Photo © Jérôme Sevrette

 

LE JEU

 

Tu donneras de l'amour.
S'investir tout en étant détaché. C'est bien possible, il s'agit seulement de prendre une forme élastique. Je ne dépendais pas du verbiage, pour maintenir ma vie sociale, la preuve, il m'arrive parfois de m'en éloigner pendant quelques semaines, et, malgré un manque tout à fait normal, je m'en fous. Je peux rester (un certain temps, peut-être pas toujours) sans écrire.
Je le répète quand même: je ne suis pas aussi naïf que j'en ai l'air, je ne suis pas névrosé au point de croire que la vie est ici, dans les phrases. Loin de là. Loin d'ici...

Tu feras attention à lui.

Il sera partout, autour de toi
Je pense que tu serais surpris d'entendre qu' il s'agit pour moi d'un jeu, mais d'un jeu très sérieux. Au même titre que jouer de la musique devant un auditoire sourd. Ou de se déshabiller devant les aveugles. La littérature, n'est-ce pas s'adonner à l'exhibitionnisme au royaume des aveugles ? Tu prends certains risques, parfois, mais tant mieux.

Tu tourneras ton visage dans toutes les directions.

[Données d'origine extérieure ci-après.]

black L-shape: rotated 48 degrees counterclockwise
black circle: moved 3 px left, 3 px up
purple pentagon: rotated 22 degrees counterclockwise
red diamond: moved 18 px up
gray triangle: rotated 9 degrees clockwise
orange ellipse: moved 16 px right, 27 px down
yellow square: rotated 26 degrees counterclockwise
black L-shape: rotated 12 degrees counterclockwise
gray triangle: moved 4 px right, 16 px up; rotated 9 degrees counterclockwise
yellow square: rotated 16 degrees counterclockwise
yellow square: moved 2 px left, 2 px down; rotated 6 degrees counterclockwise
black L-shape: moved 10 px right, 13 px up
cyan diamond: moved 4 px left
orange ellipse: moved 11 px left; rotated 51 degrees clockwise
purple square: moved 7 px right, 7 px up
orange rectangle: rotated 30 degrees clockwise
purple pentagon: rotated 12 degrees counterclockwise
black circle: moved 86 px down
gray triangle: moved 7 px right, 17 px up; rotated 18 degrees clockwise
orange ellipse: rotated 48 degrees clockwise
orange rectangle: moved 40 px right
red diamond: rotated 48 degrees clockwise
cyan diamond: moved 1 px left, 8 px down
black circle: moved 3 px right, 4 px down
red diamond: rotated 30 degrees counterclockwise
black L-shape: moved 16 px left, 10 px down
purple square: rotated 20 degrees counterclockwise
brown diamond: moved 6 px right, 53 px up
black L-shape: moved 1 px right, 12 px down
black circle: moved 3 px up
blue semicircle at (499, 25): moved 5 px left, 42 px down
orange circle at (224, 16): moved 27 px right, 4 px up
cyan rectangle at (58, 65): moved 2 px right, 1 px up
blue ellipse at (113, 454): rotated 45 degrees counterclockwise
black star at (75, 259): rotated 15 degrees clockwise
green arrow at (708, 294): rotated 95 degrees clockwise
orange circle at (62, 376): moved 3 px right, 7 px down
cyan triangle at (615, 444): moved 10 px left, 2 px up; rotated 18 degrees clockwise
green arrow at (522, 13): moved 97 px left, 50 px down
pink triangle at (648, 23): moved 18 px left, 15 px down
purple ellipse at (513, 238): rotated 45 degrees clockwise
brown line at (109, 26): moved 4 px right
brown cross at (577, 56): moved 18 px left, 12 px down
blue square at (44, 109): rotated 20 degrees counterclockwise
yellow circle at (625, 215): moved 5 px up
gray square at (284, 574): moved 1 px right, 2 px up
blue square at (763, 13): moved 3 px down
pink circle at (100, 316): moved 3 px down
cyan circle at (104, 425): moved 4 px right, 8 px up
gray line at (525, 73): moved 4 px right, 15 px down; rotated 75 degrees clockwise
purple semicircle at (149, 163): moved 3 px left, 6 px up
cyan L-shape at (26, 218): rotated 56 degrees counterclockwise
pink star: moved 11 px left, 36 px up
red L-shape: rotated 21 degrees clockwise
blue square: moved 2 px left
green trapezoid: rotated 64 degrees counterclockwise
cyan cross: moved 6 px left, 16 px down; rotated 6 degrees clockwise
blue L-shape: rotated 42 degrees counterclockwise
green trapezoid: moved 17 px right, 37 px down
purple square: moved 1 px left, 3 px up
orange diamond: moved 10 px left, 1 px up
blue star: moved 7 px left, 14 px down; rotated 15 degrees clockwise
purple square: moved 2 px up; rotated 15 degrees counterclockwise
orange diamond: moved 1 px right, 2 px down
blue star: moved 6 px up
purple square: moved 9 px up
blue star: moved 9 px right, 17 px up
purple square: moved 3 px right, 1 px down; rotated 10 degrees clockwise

C'était dans une salle de concert, une chanteuse par exemple, vocalise devant une foule d'inconnus, des chansons personnelles, avec des "je"...Ultra narcissique. Elle parage son intimité. Je me dis qu'elle chante rien que pour moi, en regardant les différents ornements du plafond. Et ce "je" prend une tout autre dimension.

Tu devrais y croire.
L'idée de virtualité, est-ce que ce n'est pas accorder à cette machine une importance qu'elle ne devrait pas avoir ? Séparer le virtuel et le réel, est-ce que ce n'est pas créer une névrose ? Est-ce qu'elle n'est pas incrustée dans la vie, comme n'importe quel autre objet matériel ? N'importe quelle technologie ? Est-ce qu'on parle du monde des voitures comme d'un monde à part ? Un monde virtuel ? Comme si l'écriture, tracée sur un bout de papier, à la poursuite du lecteur inconnu, n'était pas déjà la virtualité. Est-ce qu'écrire n'est pas être en plein cœur de la virtualité ? Un paysage au milieu de plein d'autres paysages, une technologie qui peut être magnifique.

Tu ne reçois pas.
Émotion, je me demande ce que tu fiches dans l'art. Tu fascines, tu décourages. Tu t'éclipses. Il me semble que c'est toi qui lui donne cette force d'attraction, émotions suscitées, ou subtilité entre le jeu et la sincérité, dans l'investissement/détachement. La vie quotidienne n'en est pas moins un jeu de rôle. C'est mettre son chapeau et jouer à faire l'homme. Un jeu de milles personnalités.

Tes portes sont closes.
Tu plantes des graines dés aujourd'hui, elles germeront un peu plus tard...
Évidemment ça fout la trouille, petit poucet, qui va s'enfonçant dans les bois, en égrenant des morceaux de sa personne, tu risquerais d'être avalé par n'importe qui, de te perdre dans les fourrés. Alors, c'est mieux de rester timide, dehors, sur la rive, à l'orée de la forêt, et de ne rien explorer, ni sa personne, ni l'autre, se préserver dans un endroit froid, sec, cloisonné. Puis s'avilir. En attendant la mort. Comme dans ce qu'on veut bien appeler un réel : un lieu épuisé, non créatif, rempli de trucages, du temps perdu à raconter des choses et d'autres. Qu'importe s'ils sont faux si toi, tu es vrai. Si tu donnes de ta personne, tu es toujours dans le vrai.